Exercise objective: Verbatim copy without images: repeat the records in full.

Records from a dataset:
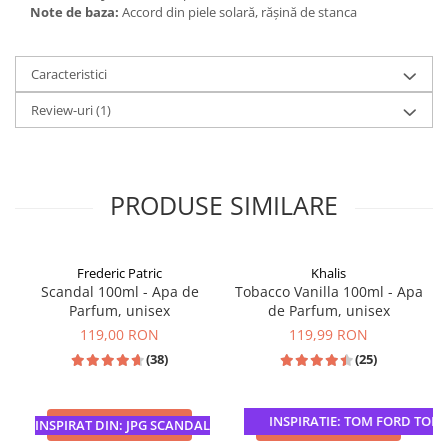
Note de baza:
Accord din piele solară, rășină de stanca
Caracteristici
Review-uri
(1)
PRODUSE SIMILARE
Frederic Patric
Khalis
Scandal 100ml - Apa de
Tobacco Vanilla 100ml - Apa
Parfum, unisex
de Parfum, unisex
119,00 RON
119,99 RON
(38)
(25)
INSPIRATIE: TOM FORD TOBAC
ADAUGA IN COS
ADAUGA IN COS
INSPIRAT DIN: JPG SCANDAL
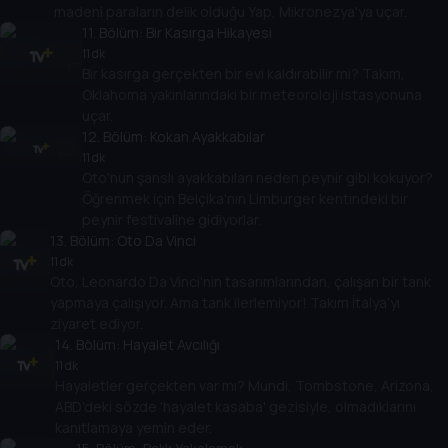
madeni paraların delik olduğu Yap, Mikronezya'ya uçar.
11
. Bölüm:
Bir Kasırga Hikayesi
11 dk
Bir kasırga gerçekten bir evi kaldırabilir mi? Takım,
Oklahoma yakınlarındaki bir meteoroloji istasyonuna
uçar.
12
. Bölüm:
Kokan Ayakkabılar
11 dk
Oto'nun şanslı ayakkabıları neden peynir gibi kokuyor?
Öğrenmek için Belçika'nın Limburger kentindeki bir
peynir festivaline gidiyorlar.
13
. Bölüm:
Oto Da Vinci
11 dk
Oto, Leonardo Da Vinci'nin tasarımlarından, çalışan bir tank
yapmaya çalışıyor. Ama tank ilerlemiyor! Takım İtalya'yı
ziyaret ediyor.
14
. Bölüm:
Hayalet Avcılığı
11 dk
Hayaletler gerçekten var mı? Mundi, Tombstone, Arizona,
ABD'deki sözde 'hayalet kasaba' gezisiyle, olmadıklarını
kanıtlamaya yemin eder.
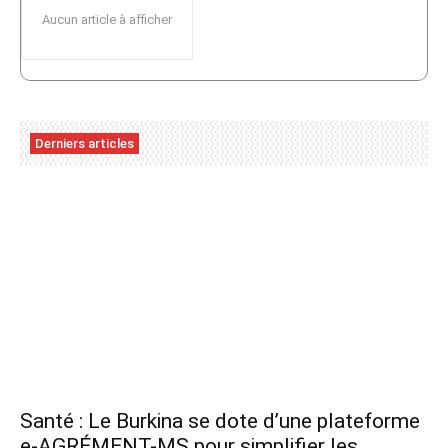
Aucun article à afficher
Derniers articles
Santé : Le Burkina se dote d’une plateforme
e-AGRÉMENT-MS pour simplifier les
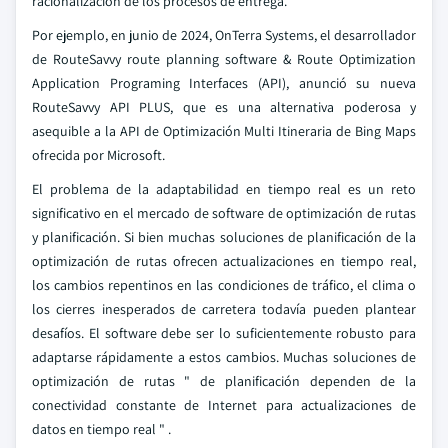
racionalización de los procesos de entrega.
Por ejemplo, en junio de 2024, OnTerra Systems, el desarrollador
de RouteSavvy route planning software & Route Optimization
Application Programing Interfaces (API), anunció su nueva
RouteSavvy API PLUS, que es una alternativa poderosa y
asequible a la API de Optimización Multi Itineraria de Bing Maps
ofrecida por Microsoft.
El problema de la adaptabilidad en tiempo real es un reto
significativo en el mercado de software de optimización de rutas
y planificación. Si bien muchas soluciones de planificación de la
optimización de rutas ofrecen actualizaciones en tiempo real,
los cambios repentinos en las condiciones de tráfico, el clima o
los cierres inesperados de carretera todavía pueden plantear
desafíos. El software debe ser lo suficientemente robusto para
adaptarse rápidamente a estos cambios. Muchas soluciones de
optimización de rutas " de planificación dependen de la
conectividad constante de Internet para actualizaciones de
datos en tiempo real " .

The answer:
Note de baza:
Accord din piele solară, rășină de stanca
Caracteristici
Review-uri
(1)
PRODUSE SIMILARE
Frederic Patric
Khalis
Scandal 100ml - Apa de
Tobacco Vanilla 100ml - Apa
Parfum, unisex
de Parfum, unisex
119,00 RON
119,99 RON
(38)
(25)
INSPIRATIE: TOM FORD TOBAC
ADAUGA IN COS
ADAUGA IN COS
INSPIRAT DIN: JPG SCANDAL
madeni paraların delik olduğu Yap, Mikronezya'ya uçar.
11
. Bölüm:
Bir Kasırga Hikayesi
11 dk
Bir kasırga gerçekten bir evi kaldırabilir mi? Takım,
Oklahoma yakınlarındaki bir meteoroloji istasyonuna
uçar.
12
. Bölüm:
Kokan Ayakkabılar
11 dk
Oto'nun şanslı ayakkabıları neden peynir gibi kokuyor?
Öğrenmek için Belçika'nın Limburger kentindeki bir
peynir festivaline gidiyorlar.
13
. Bölüm:
Oto Da Vinci
11 dk
Oto, Leonardo Da Vinci'nin tasarımlarından, çalışan bir tank
yapmaya çalışıyor. Ama tank ilerlemiyor! Takım İtalya'yı
ziyaret ediyor.
14
. Bölüm:
Hayalet Avcılığı
11 dk
Hayaletler gerçekten var mı? Mundi, Tombstone, Arizona,
ABD'deki sözde 'hayalet kasaba' gezisiyle, olmadıklarını
kanıtlamaya yemin eder.
Aucun article à afficher
Derniers articles
Santé : Le Burkina se dote d’une plateforme
e-AGRÉMENT-MS pour simplifier les
racionalización de los procesos de entrega.
Por ejemplo, en junio de 2024, OnTerra Systems, el desarrollador
de RouteSavvy route planning software & Route Optimization
Application Programing Interfaces (API), anunció su nueva
RouteSavvy API PLUS, que es una alternativa poderosa y
asequible a la API de Optimización Multi Itineraria de Bing Maps
ofrecida por Microsoft.
El problema de la adaptabilidad en tiempo real es un reto
significativo en el mercado de software de optimización de rutas
y planificación. Si bien muchas soluciones de planificación de la
optimización de rutas ofrecen actualizaciones en tiempo real,
los cambios repentinos en las condiciones de tráfico, el clima o
los cierres inesperados de carretera todavía pueden plantear
desafíos. El software debe ser lo suficientemente robusto para
adaptarse rápidamente a estos cambios. Muchas soluciones de
optimización de rutas " de planificación dependen de la
conectividad constante de Internet para actualizaciones de
datos en tiempo real " .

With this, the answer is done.